Mrs. Laura Ingalls Wilder, writer of the 'Piffling House' serial of children's books, died yesterday at her subcontract near hither afterward a long affliction. Her age was 90.
Commodity preview. Article bachelor only by subscription or purchase. (subscription required) - ^ Wilson, Scott (2016). Resting Places: The Burial Sites of More Than fourteen,000 Famous Persons, 3d ed. McFarland. ISBN978-0786479924 – via Google Books.

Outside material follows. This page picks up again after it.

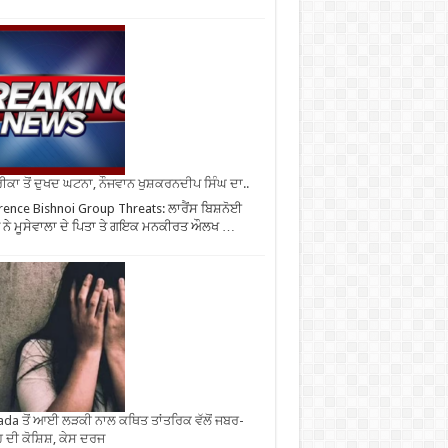
ਕਾ ਤੋਂ ਦੁਖਦ ਘਟਨਾ, ਨੌਜਵਾਨ ਖੁਸ਼ਕਰਨਦੀਪ ਸਿੰਘ ਦਾ..
ence Bishnoi Group Threats: ਲਾਰੈਂਸ ਬਿਸ਼ਨੋਈ
ਪ ਨੇ ਮੂਸੇਵਾਲਾ ਦੇ ਪਿਤਾ ਤੇ ਗਇਕ ਮਨਕੀਰਤ ਔਲਖ …
da ਤੋਂ ਆਈ ਲੜਕੀ ਨਾਲ ਕਥਿਤ ਤਾਂਤਰਿਕ ਵੱਲੋਂ ਜਬਰ-
 ਦੀ ਕੋਸ਼ਿਸ਼, ਕੇਸ ਦਰਜ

- ^ McHugh, Catherine. "five Facts Nigh Laura Ingalls Wilder". Biography . Retrieved January fifteen, 2021.
- ^ Holtz 1995, pp. 334, 338.
- ^ "Mansfield Plans Wilder Museum". Springfield News & Leader. February 24, 1957.
- ^ Holtz 1995, p. 340.
- ^ See Carolyn Fraser, Prairie Fires: The American Dreams of Laura Ingalls Wilder. Henry Holt and Co., 2017. Besides see William Holtz, The Ghost in the Little House: A Life of Rose Wilder Lane. Academy of Missouri Press, 1995.
- ^ Richardson, Lynda (November 23, 1999). "Piddling Library On the Offensive". The New York Times. ISSN 0362-4331. Retrieved February 4, 2020.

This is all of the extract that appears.